How it works:
- K centroid are created randomly (based predefined number of K) by selecting K random data as centroid
- K-means algorithm will allocate each data point in the data to the nearest centroid based on some distance metrics (usually euclidean distance)
- K-means take the mean of each data in each cluster and use that mean as the new centroid (not necessarily assigned to a single datapoint)
- K-means then repeat step 2 and 3 until stoping criterion is met (eg. sum of distance between data points and their centroid is minimized (intra-cluster distances), maximum number of iteration is reached, no changes in centroid value)
Elbow Method (to choose Best number of K)
one way to choose best number of K is using elbow-method
- run a k-means algorithm for K=1 to K=N
- for each value of K calculate WCSS (Within-Cluster Sum of Square) is sum of squared (SS) distance between each data point and centroid in a cluster
- as the number of K increase the WCSS will decrease (WCSS is largest when K equal to 1)

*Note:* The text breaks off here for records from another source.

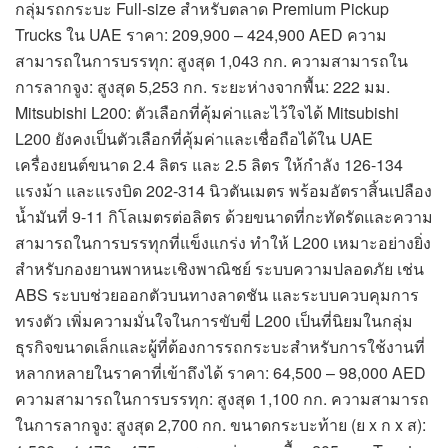
กลุ่มรถกระบะ Full-size สำหรับตลาด Premium Pickup
Trucks ใน UAE ราคา: 209,900 – 424,900 AED ความ
สามารถในการบรรทุก: สูงสุด 1,043 กก. ความสามารถใน
การลากจูง: สูงสุด 5,253 กก. ระยะห่างจากพื้น: 222 มม.
Mitsubishi L200: ตัวเลือกที่คุ้มค่าและไว้ใจได้ Mitsubishi
L200 ยังคงเป็นตัวเลือกที่คุ้มค่าและเชื่อถือได้ใน UAE
เครื่องยนต์ขนาด 2.4 ลิตร และ 2.5 ลิตร ให้กำลัง 126-134
แรงม้า และแรงบิด 202-314 นิวตันเมตร พร้อมอัตราสิ้นเปลือง
น้ำมันที่ 9-11 กิโลเมตรต่อลิตร ด้วยขนาดที่กะทัดรัดและความ
สามารถในการบรรทุกที่แข็งแกร่ง ทำให้ L200 เหมาะอย่างยิ่ง
สำหรับกองยานพาหนะเชิงพาณิชย์ ระบบความปลอดภัย เช่น
ABS ระบบช่วยออกตัวบนทางลาดชัน และระบบควบคุมการ
ทรงตัว เพิ่มความมั่นใจในการขับขี่ L200 เป็นที่นิยมในกลุ่ม
ธุรกิจขนาดเล็กและผู้ที่ต้องการรถกระบะสำหรับการใช้งานที่
หลากหลายในราคาที่เข้าถึงได้ ราคา: 64,500 – 98,000 AED
ความสามารถในการบรรทุก: สูงสุด 1,100 กก. ความสามารถ
ในการลากจูง: สูงสุด 2,700 กก. ขนาดกระบะท้าย (ย x ก x ส):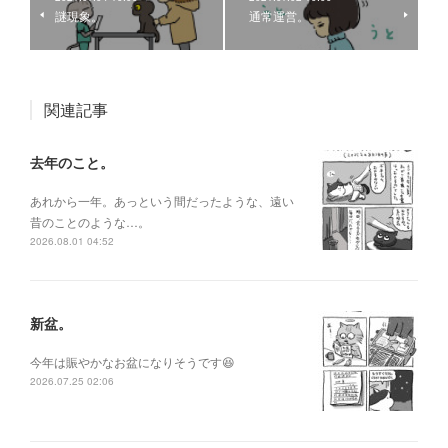
謎現象。
通常運営。
関連記事
去年のこと。
あれから一年。あっという間だったような、遠い
昔のことのような…。
2026.08.01 04:52
新盆。
今年は賑やかなお盆になりそうです😆
2026.07.25 02:06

- When we analyze the graph we can see that the graph will rapidly change at a point and thus creating an elbow shape. From this point, the graph starts to move almost parallel to the X-axis. The K value corresponding to this point is the optimal K value or an optimal number of clusters.
Downside
- need to define number of clusters (this decision seriously affect the result)
- K-means produce clusters with uniform sizes (each cluster with roughly equal quantity of observation) even though the data might behave different way
- spherical limitation assume each data located within sphere around each centroid
when any of the assumption above is violated, K-means can behave in not so intuitive way.